Утром прибежал адъютант, поручик Безносиков, и сказал, что губернатор требует Невельского немедленно к себе. По тому, как испуганно смотрел на него Безносиков, ясно было, что произошло что-то неприятное.
Тут же адъютант сказал, что пришла почта.
В кабинете губернатора накаленная печь стучала вьюшкой, а форточка была открыта настежь, и белая пелена мороза врывалась в нее, расстилаясь по стене, тая внизу, у пола. Еще рано. Окна на восток замерзли. Адъютант закрыл форточку. Из другой двери вошел Муравьев. Вид у него встревоженный. Адъютант сразу вышел.
— Геннадий Иванович, только что прибыл курьер из Петербурга. Он доставил императорский указ. Прежде всего — не волнуйтесь. Есть приятная для вас весть. Поздравляю вас с производством в чин капитана второго ранга.
Пока Муравьев это говорил, у Невельского на душе похолодело, но сразу же отлегло.
Муравьев быстро и проницательно взглянул ему в глаза. Взгляд был недобрый.
— Но вы едете не в Аян, а в Петербург. Вас требуют туда немедленно для личных объяснений, со всеми черновыми картами и журналами.
Ток пробежал по нервам капитана. Он в мгновение превратился как бы в сгусток энергии, готовый к борьбе. Муравьев покусал ус. Глаза его сверкали.
— Карты получены и рассмотрены там. Вам не верят и мне тоже. Гиляцкий комитет, созданный по высочайшему повелению, рассмотрел наши рапорты и находит все ваши открытия сомнительными. Мужайтесь, Геннадий Иванович, вы не один.

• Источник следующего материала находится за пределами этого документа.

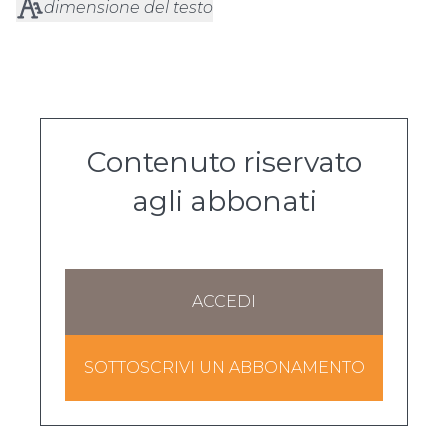
dimensione del testo
Contenuto riservato
agli abbonati
ACCEDI
SOTTOSCRIVI UN ABBONAMENTO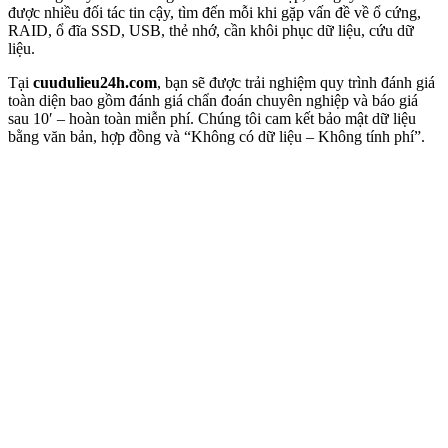
được nhiều đối tác tin cậy, tìm đến mỗi khi gặp vấn đề về ổ cứng,
RAID, ổ đĩa SSD, USB, thẻ nhớ, cần khôi phục dữ liệu, cứu dữ
liệu.
Tại
cuudulieu24h.com
, bạn sẽ được trải nghiệm quy trình đánh giá
toàn diện bao gồm đánh giá chẩn đoán chuyên nghiệp và báo giá
sau 10′ – hoàn toàn miễn phí. Chúng tôi cam kết bảo mật dữ liệu
bằng văn bản, hợp đồng và “Không có dữ liệu – Không tính phí”.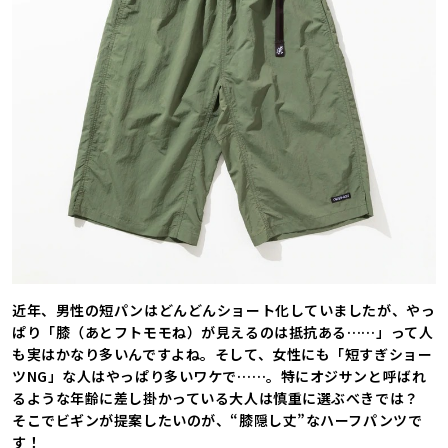
近年、男性の短パンはどんどんショート化していましたが、やっ
ぱり「膝（あとフトモモね）が見えるのは抵抗ある……」って人
も実はかなり多いんですよね。そして、女性にも「短すぎショー
ツNG」な人はやっぱり多いワケで……。特にオジサンと呼ばれ
るような年齢に差し掛かっている大人は慎重に選ぶべきでは？
そこでビギンが提案したいのが、“膝隠し丈”なハーフパンツで
す！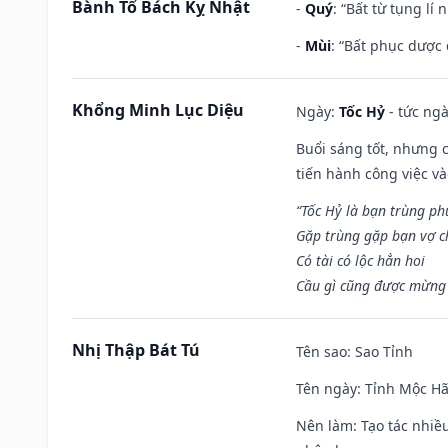
Bành Tổ Bách Kỵ Nhật
-
Quý
: “Bất từ tụng lí
-
Mùi
: “Bất phục dược
Khổng Minh Lục Diệu
Ngày:
Tốc Hỷ
- tức ngà
Buổi sáng tốt, nhưng 
tiến hành công việc v
“Tốc Hỷ là bạn trùng p
Gặp trùng gặp bạn vợ c
Có tài có lộc hẳn hoi
Cầu gì cũng được mừng 
Nhị Thập Bát Tú
Tên sao
: Sao Tỉnh
Tên ngày
: Tỉnh Mộc Hã
Nên làm
: Tạo tác nhi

«Я не смею сделать предложение, — вдруг подумал Невельской. — Милая Екатерина Ивановна, увижу ль я ее еще когда-нибудь?»
— Наш план занятия устьев под ударом, — продолжал Муравьев. Губернатор сам прочел все вслух. Царь повелевал: Охотский порт перевести в Петропавловск, которому быть главным русским портом на Востоке. Камчатка преобразовывалась в отдельную область, губернатором назначался Завойко, казна принимала на себя все расходы, затраченные Компанией на устройство Аяна и аянской дороги. Из Кронштадта в Восточный океан высочайше повелевалось направить крейсера для прекращения насилий, производимых иностранными китобоями. Экспедицию Ахтэ велено не посылать для определения границ, а направить на исследования в Уддский край.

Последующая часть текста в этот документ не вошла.